Com 44 artigos, oito anexos com diversas tabelas, formulários e check-lists, além de conceitos de difícil compreensão como “estruturas” Alpha, Beta, Gama e Delta, a Resolução CGSIM n.º 64 está longe de ser um instrumento facilitador para o cidadão. A comprovação está no próprio texto, que cria a figura do “procurador digital de integração”, uma nova espécie de despachante para prestar serviços aos particulares interessados na dispensa do Alvará de Construção e do Habite-se. Isto torna falacioso o argumento de que não haverá custo.

A Resolução n.º 64, proposta do Ministério da Economia para simplificação do licenciamento urbanístico integrado, foi um dos temas da Plenária do Conselho de Arquitetura e Urbanismo do Brasil (CAU/BR) do último dia 30 de abril. O CAU/BR entendeu que o único caminho possível para sua atuação em relação a esta matéria, seria apresentar soluções para mitigar as distorções da proposta original.

Sendo assim, o Conselho aproveitou a oportunidade que surgiu para discutir, em nível nacional, novas ferramentas e possibilidades de melhoria do planejamento urbano. Entre elas estão agilidade, segurança, transparência e responsabilidades compartilhadas nos processos licitatórios; instituição de carreira de Estado para nossos arquitetos analistas; e fomento a Assistência Técnica para Habitação de Interesse Social. Esta última se viabilizaria com a criação de departamentos de projetos nos órgãos governamentais para atender os cidadãos menos favorecidos, nos moldes de um médico do SUS, ou um defensor público, popularizando nossa profissão.

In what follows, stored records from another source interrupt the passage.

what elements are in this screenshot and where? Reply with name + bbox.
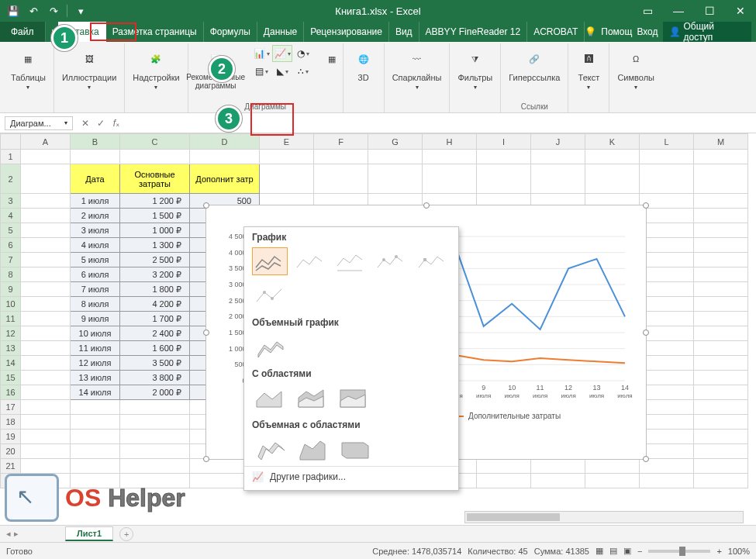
cell[interactable]: [640, 209, 694, 223]
cell[interactable]: 1 200 ₽: [120, 194, 190, 209]
minimize-icon[interactable]: —: [663, 0, 694, 22]
cell[interactable]: 13 июля: [71, 371, 120, 385]
cell[interactable]: [71, 430, 120, 444]
scroll-thumb[interactable]: [467, 513, 560, 521]
tab-page-layout[interactable]: Разметка страницы: [106, 22, 204, 42]
illustrations-button[interactable]: 🖼 Иллюстрации ▾: [59, 45, 119, 92]
resize-handle[interactable]: [203, 202, 209, 209]
cell[interactable]: [585, 150, 640, 164]
cell[interactable]: [694, 223, 748, 238]
cell[interactable]: [21, 164, 71, 194]
cell[interactable]: [694, 297, 748, 312]
cell[interactable]: [477, 164, 531, 194]
cell[interactable]: [694, 400, 748, 415]
cell[interactable]: 14 июля: [71, 385, 120, 400]
scatter-chart-button[interactable]: ∴: [293, 63, 313, 80]
row-header[interactable]: 12: [1, 326, 21, 341]
3d-map-button[interactable]: 🌐 3D: [348, 45, 379, 84]
cell[interactable]: [694, 444, 748, 459]
column-header[interactable]: B: [71, 134, 120, 150]
cell[interactable]: [21, 326, 71, 341]
tab-formulas[interactable]: Формулы: [204, 22, 257, 42]
cell[interactable]: [640, 415, 694, 430]
row-header[interactable]: 11: [1, 312, 21, 326]
qat-customize-icon[interactable]: ▾: [72, 2, 89, 19]
column-header[interactable]: J: [531, 134, 585, 150]
row-header[interactable]: 4: [1, 209, 21, 223]
cell[interactable]: [694, 430, 748, 444]
row-header[interactable]: 15: [1, 371, 21, 385]
redo-icon[interactable]: ↷: [45, 2, 62, 19]
column-header[interactable]: G: [368, 134, 423, 150]
line-chart-stacked-markers[interactable]: [415, 247, 450, 275]
cell[interactable]: [21, 223, 71, 238]
cell[interactable]: [21, 341, 71, 356]
tab-abbyy[interactable]: ABBYY FineReader 12: [419, 22, 528, 42]
column-header[interactable]: H: [423, 134, 477, 150]
cell[interactable]: [694, 326, 748, 341]
cell[interactable]: 6 июля: [71, 267, 120, 282]
cell[interactable]: [531, 150, 585, 164]
cell[interactable]: [71, 444, 120, 459]
cell[interactable]: [21, 238, 71, 253]
enter-formula-icon[interactable]: ✓: [93, 118, 109, 129]
row-header[interactable]: 3: [1, 194, 21, 209]
cell[interactable]: 1 000 ₽: [120, 223, 190, 238]
cell[interactable]: Дата: [71, 164, 120, 194]
cell[interactable]: [21, 430, 71, 444]
cell[interactable]: 1 500 ₽: [120, 209, 190, 223]
cell[interactable]: [694, 371, 748, 385]
cell[interactable]: [21, 267, 71, 282]
pie-chart-button[interactable]: ◔: [293, 45, 313, 62]
resize-handle[interactable]: [643, 202, 649, 209]
tables-button[interactable]: ▦ Таблицы ▾: [8, 45, 49, 92]
cell[interactable]: 4 200 ₽: [120, 297, 190, 312]
cell[interactable]: [21, 194, 71, 209]
zoom-in-icon[interactable]: +: [716, 547, 721, 556]
cell[interactable]: 12 июля: [71, 356, 120, 371]
cell[interactable]: [120, 415, 190, 430]
cell[interactable]: [71, 415, 120, 430]
cell[interactable]: [694, 194, 748, 209]
cell[interactable]: [21, 150, 71, 164]
tab-acrobat[interactable]: ACROBAT: [527, 22, 585, 42]
cell[interactable]: [21, 297, 71, 312]
cell[interactable]: [694, 164, 748, 194]
3d-area-stacked[interactable]: [294, 435, 331, 463]
cell[interactable]: [640, 341, 694, 356]
cell[interactable]: [640, 371, 694, 385]
cell[interactable]: [21, 444, 71, 459]
cell[interactable]: [477, 459, 531, 474]
cell[interactable]: [423, 164, 477, 194]
row-header[interactable]: 13: [1, 341, 21, 356]
view-normal-icon[interactable]: ▦: [595, 546, 603, 556]
cell[interactable]: [640, 312, 694, 326]
cell[interactable]: [694, 341, 748, 356]
symbols-button[interactable]: Ω Символы ▾: [614, 45, 658, 92]
sheet-tab-active[interactable]: Лист1: [65, 526, 113, 541]
cell[interactable]: [71, 400, 120, 415]
cell[interactable]: [477, 150, 531, 164]
add-sheet-button[interactable]: +: [119, 527, 133, 541]
column-header[interactable]: D: [190, 134, 260, 150]
cell[interactable]: [531, 474, 585, 488]
cell[interactable]: [71, 459, 120, 474]
undo-icon[interactable]: ↶: [25, 2, 42, 19]
cell[interactable]: [120, 459, 190, 474]
cell[interactable]: [585, 459, 640, 474]
zoom-thumb[interactable]: [679, 547, 685, 556]
hyperlink-button[interactable]: 🔗 Гиперссылка: [506, 45, 563, 84]
column-header[interactable]: K: [585, 134, 640, 150]
tell-me[interactable]: Помощ: [601, 26, 632, 37]
row-header[interactable]: 9: [1, 282, 21, 297]
cell[interactable]: [640, 385, 694, 400]
cell[interactable]: [120, 150, 190, 164]
cell[interactable]: 1 июля: [71, 194, 120, 209]
cell[interactable]: [531, 164, 585, 194]
cell[interactable]: [368, 164, 423, 194]
cell[interactable]: [640, 282, 694, 297]
line-chart-basic[interactable]: [252, 247, 288, 275]
resize-handle[interactable]: [203, 456, 209, 462]
cell[interactable]: [694, 415, 748, 430]
resize-handle[interactable]: [203, 330, 209, 336]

Em síntese, o CAU/BR propõe: um licenciamento simplificado; os enquadramentos de edificações em função de sua tipologia e riscos de uso; a liberação da Licença de Obra e Habite-se ocorrendo como serviço integrado nas diversas instâncias do poder público; que o RRT (de arquitetos) e a ART (de engenheiros) sejam suficientes para confirmar as responsabilidades dos profissionais e certificar sua habilitação; que o licenciamento declaratório, se ofertado, seja seguro e completo; e a não privatização do Mercado de Procuradores Digitais de Integração Urbanístico de Integração Nacional.

É preciso reafirmar que o licenciamento urbanístico deve estar a serviço do planejamento urbano e aos interesses coletivos (artigo 182 da CF). Isto é urgente para garantir o “Direito à Cidade”, e reforçar as estruturas municipais de licenciamento com equipamentos, profissionais qualificados e participação popular.